**Task description:** Reproduce word for word, from the entries below, the line with "فني تصليح تلفزيونات 55880595 إصلاح شاشات", the line with "MÓNICA PÁEZ", and every line between them, and nothing more.

**Entries shown:**

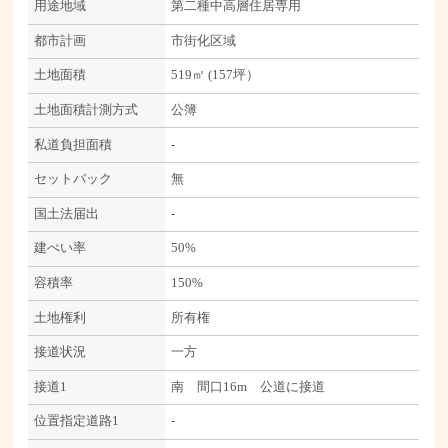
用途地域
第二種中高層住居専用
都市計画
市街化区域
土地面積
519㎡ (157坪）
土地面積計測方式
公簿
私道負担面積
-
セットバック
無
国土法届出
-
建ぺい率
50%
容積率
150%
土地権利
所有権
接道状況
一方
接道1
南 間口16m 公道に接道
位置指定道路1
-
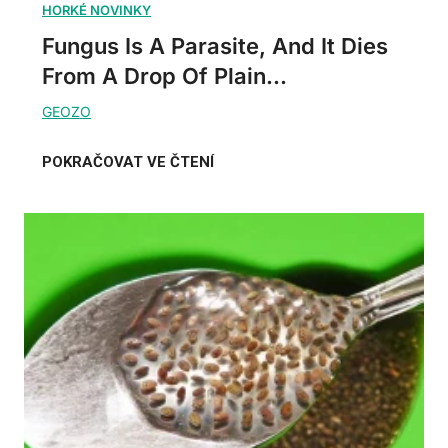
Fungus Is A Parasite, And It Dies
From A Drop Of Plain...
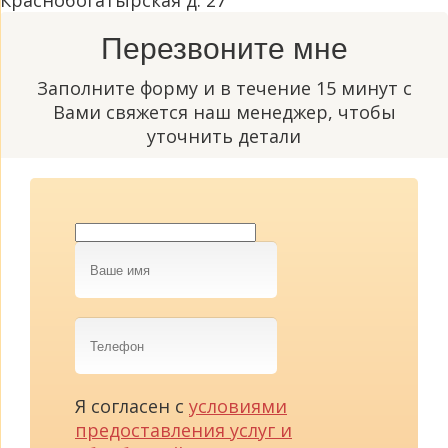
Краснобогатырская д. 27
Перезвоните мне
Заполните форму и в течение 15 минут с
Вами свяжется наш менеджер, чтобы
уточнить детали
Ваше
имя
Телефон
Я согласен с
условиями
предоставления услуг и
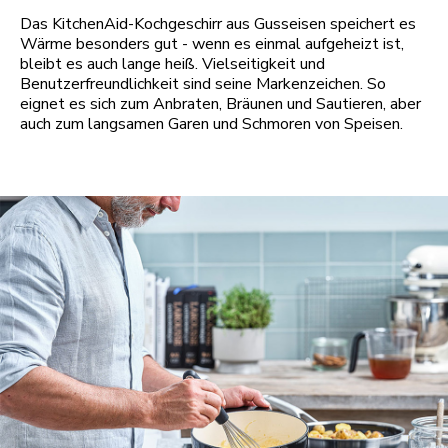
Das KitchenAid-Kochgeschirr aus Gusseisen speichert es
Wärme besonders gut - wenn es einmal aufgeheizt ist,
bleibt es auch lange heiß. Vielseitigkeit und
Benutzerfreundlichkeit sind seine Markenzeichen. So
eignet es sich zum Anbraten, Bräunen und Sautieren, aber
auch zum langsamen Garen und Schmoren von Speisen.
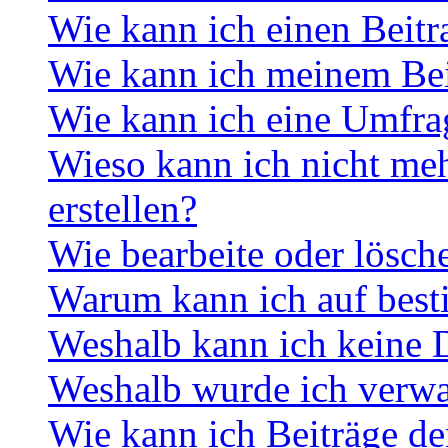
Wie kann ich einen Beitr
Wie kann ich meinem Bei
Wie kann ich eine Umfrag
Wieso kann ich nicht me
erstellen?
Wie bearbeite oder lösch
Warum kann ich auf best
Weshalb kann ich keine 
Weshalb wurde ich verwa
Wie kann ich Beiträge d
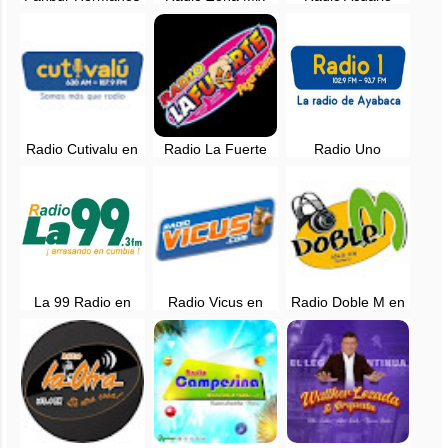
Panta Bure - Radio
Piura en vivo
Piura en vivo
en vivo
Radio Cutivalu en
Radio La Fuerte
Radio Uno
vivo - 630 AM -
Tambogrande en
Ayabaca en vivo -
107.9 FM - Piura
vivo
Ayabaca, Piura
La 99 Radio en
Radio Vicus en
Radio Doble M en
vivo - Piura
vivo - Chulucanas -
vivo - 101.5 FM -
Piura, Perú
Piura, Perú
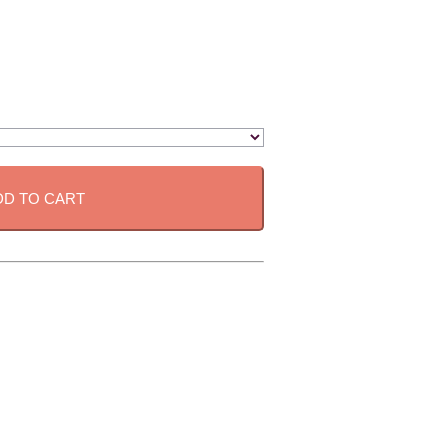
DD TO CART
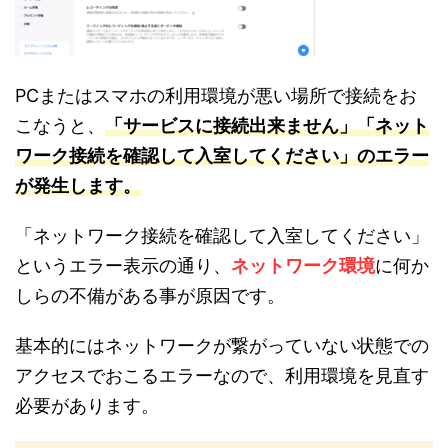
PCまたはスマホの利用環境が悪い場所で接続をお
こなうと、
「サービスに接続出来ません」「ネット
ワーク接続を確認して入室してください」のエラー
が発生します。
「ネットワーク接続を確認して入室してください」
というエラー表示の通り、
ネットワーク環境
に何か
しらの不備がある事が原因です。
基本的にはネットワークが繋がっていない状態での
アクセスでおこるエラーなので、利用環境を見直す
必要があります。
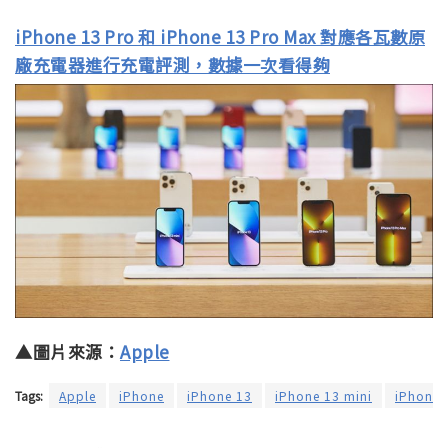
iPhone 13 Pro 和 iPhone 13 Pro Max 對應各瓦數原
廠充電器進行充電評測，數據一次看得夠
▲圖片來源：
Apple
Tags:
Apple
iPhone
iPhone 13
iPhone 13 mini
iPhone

--

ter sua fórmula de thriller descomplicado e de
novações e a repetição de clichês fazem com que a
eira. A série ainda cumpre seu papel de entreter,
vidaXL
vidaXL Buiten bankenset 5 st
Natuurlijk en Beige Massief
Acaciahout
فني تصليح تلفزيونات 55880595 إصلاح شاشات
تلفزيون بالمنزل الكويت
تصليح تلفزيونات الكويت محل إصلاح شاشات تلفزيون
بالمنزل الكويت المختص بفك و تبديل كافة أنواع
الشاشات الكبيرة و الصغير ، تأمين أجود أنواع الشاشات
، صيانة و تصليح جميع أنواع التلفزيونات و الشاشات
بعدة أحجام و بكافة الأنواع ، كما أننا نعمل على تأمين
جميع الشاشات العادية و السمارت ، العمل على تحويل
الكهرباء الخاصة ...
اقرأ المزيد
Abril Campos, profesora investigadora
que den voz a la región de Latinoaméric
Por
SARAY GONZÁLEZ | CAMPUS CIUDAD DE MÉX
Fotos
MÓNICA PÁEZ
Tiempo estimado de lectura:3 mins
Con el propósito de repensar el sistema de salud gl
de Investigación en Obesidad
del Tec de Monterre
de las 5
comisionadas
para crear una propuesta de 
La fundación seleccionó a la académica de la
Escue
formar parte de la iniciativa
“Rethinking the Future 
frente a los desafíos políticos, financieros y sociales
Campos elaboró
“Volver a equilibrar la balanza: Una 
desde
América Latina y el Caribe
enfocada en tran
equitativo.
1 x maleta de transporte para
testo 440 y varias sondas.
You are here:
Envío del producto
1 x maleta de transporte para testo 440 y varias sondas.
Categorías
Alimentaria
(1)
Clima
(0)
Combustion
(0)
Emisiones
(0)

**Answer to this exercise:**
فني تصليح تلفزيونات 55880595 إصلاح شاشات
تلفزيون بالمنزل الكويت
تصليح تلفزيونات الكويت محل إصلاح شاشات تلفزيون
بالمنزل الكويت المختص بفك و تبديل كافة أنواع
الشاشات الكبيرة و الصغير ، تأمين أجود أنواع الشاشات
، صيانة و تصليح جميع أنواع التلفزيونات و الشاشات
بعدة أحجام و بكافة الأنواع ، كما أننا نعمل على تأمين
جميع الشاشات العادية و السمارت ، العمل على تحويل
الكهرباء الخاصة ...
اقرأ المزيد
Abril Campos, profesora investigadora
que den voz a la región de Latinoaméric
Por
SARAY GONZÁLEZ | CAMPUS CIUDAD DE MÉX
Fotos
MÓNICA PÁEZ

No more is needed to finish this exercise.